Twilio's recent product moves reflect a strategy to unify communications and data, embed intelligence across touchpoints and establish scalable, trusted engagement as a foundation for modern enterprises. The company is positioning itself as a comprehensive platform for customer engagement, rather than a collection of standalone communication tools.
It expanded its Segment platform with new observability, alerting and automation features aimed at helping data teams manage customer information more reliably. The company also introduced modular contact center tools and scaled its messaging infrastructure, positioning itself as a more integrated player in enterprise communications.
Segment Gets Reliability Upgrades
The Segment platform updates include granular observability, centralized alerting, expanded APIs and auto-instrumentation capabilities. According to Twilio, these features aim to accelerate issue resolution and automate data management while integrating with existing martech stacks. The focus on real-time integration and API-first workflows addresses enterprise demand for unified customer data and trusted engagement.

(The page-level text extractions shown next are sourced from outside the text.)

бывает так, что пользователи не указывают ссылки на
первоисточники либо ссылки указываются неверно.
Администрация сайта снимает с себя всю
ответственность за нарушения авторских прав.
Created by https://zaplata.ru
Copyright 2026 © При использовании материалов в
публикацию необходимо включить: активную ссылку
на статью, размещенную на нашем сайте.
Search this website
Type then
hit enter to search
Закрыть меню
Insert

Contact Center Tools Go Modular
Twilio launched the Flex SDK, a JavaScript toolkit that allows enterprises to embed contact center capabilities directly into web applications and CRMs. The company asserts this reduces the need to switch between multiple interfaces, streamlining agent workflows.
A new Salesforce Voice integration enables organizations to use Twilio's telephony infrastructure within Salesforce's Agentforce platform, supporting a bring-your-own-telephony model. Twilio also introduced a user-plus-usage pricing structure, which the company says makes it easier to scale AI-powered contact centers without seat-based contract constraints.

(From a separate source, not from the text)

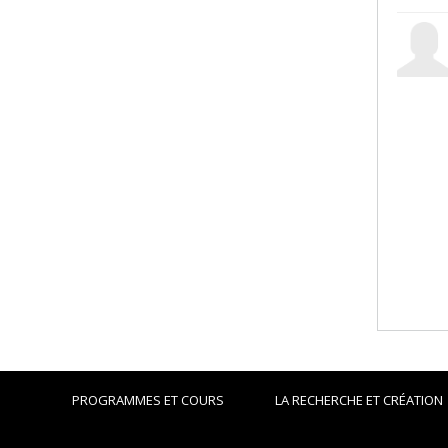
PROGRAMMES ET COURS
LA RECHERCHE ET CRÉATION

Programmable Voice Powers AI Agents
Twilio's Programmable Voice is enabling AI-driven applications such as Genspark's "Call for Me," which automates multilingual, real-time calls across more than 40 countries. The use case demonstrates Twilio's role in supporting practical AI applications in customer service at global scale.
The company also became the only CPaaS provider with direct 10DLC and toll-free connections across all major US and Canadian carriers. According to Twilio, this offers faster onboarding, higher throughput and improved compliance for enterprise messaging.